▸ REQUIREMENT
Scan the entries below and extract each line with the word "text" in it.

Start of Block

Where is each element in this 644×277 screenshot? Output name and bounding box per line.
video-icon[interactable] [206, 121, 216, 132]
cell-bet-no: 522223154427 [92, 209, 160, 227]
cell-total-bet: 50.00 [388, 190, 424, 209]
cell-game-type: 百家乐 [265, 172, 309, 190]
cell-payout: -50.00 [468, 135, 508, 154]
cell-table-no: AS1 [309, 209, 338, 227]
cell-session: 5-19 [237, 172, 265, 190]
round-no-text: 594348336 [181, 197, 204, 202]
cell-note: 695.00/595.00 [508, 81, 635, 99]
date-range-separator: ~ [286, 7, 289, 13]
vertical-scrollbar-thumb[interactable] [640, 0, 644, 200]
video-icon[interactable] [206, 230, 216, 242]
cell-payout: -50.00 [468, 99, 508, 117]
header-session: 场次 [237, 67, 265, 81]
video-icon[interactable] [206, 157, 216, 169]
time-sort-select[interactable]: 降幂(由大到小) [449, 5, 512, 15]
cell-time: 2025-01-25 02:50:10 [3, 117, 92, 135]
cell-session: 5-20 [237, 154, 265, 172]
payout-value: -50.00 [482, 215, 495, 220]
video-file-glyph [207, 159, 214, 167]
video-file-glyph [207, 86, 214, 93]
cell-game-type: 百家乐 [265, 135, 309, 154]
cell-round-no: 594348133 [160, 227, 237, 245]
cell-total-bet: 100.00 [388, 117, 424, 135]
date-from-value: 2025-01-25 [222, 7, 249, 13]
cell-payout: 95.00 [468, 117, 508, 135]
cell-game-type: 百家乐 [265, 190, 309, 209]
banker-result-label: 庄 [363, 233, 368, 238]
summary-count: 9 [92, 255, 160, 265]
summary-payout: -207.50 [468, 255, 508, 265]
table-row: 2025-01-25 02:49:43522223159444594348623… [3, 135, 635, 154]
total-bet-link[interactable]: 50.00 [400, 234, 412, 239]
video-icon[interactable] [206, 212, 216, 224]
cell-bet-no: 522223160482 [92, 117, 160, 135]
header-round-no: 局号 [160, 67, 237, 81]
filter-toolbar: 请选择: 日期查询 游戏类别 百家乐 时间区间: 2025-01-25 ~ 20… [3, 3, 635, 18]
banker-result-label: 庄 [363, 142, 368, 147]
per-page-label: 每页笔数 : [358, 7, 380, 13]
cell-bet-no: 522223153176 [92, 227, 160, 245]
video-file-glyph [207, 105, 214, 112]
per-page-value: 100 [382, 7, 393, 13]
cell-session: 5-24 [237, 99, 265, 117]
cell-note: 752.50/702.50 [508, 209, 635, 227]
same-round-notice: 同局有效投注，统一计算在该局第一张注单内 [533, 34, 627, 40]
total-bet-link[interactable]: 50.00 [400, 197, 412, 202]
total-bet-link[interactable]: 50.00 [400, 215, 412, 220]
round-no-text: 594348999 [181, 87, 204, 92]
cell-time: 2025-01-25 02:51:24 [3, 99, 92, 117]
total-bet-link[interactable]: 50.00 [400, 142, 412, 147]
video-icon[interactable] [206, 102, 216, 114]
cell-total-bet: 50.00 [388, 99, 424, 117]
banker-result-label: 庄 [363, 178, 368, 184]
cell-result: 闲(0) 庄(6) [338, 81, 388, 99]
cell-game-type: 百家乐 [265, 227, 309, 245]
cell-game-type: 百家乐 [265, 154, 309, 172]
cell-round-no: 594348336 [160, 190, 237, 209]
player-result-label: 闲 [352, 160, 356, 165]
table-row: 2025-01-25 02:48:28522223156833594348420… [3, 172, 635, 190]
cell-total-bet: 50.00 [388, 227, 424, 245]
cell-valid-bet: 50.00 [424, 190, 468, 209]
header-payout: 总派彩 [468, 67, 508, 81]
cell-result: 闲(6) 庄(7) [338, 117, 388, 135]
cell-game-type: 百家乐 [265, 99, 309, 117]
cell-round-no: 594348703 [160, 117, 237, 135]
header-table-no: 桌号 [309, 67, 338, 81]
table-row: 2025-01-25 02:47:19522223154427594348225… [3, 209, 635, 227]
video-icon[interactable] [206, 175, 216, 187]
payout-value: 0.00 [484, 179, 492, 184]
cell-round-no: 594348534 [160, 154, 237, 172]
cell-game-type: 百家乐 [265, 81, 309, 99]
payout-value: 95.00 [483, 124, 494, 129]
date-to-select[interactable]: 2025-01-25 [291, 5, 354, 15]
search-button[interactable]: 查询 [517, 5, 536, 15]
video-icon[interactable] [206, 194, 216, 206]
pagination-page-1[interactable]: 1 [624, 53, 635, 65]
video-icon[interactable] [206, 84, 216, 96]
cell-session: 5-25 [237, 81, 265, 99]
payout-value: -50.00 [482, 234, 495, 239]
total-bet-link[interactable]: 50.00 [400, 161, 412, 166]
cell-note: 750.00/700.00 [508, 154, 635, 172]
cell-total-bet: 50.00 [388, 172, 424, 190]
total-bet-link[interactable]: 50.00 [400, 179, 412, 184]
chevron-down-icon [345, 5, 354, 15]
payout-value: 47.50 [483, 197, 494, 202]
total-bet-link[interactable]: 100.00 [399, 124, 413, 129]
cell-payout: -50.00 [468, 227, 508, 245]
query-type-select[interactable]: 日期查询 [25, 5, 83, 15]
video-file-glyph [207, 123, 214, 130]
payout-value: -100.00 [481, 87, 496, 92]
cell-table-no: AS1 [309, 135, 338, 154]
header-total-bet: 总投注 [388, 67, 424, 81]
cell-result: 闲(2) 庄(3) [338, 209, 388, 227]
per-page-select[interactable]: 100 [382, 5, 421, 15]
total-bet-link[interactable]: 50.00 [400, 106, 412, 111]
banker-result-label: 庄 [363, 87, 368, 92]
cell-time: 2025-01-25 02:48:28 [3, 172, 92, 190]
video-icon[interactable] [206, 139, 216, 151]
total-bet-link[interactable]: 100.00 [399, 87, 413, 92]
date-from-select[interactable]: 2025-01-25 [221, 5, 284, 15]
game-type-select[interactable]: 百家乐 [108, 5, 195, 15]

End of Block

▸ EXERCISE RESULT
round-no-text: 594348336 [181, 197, 204, 202]
round-no-text: 594348999 [181, 87, 204, 92]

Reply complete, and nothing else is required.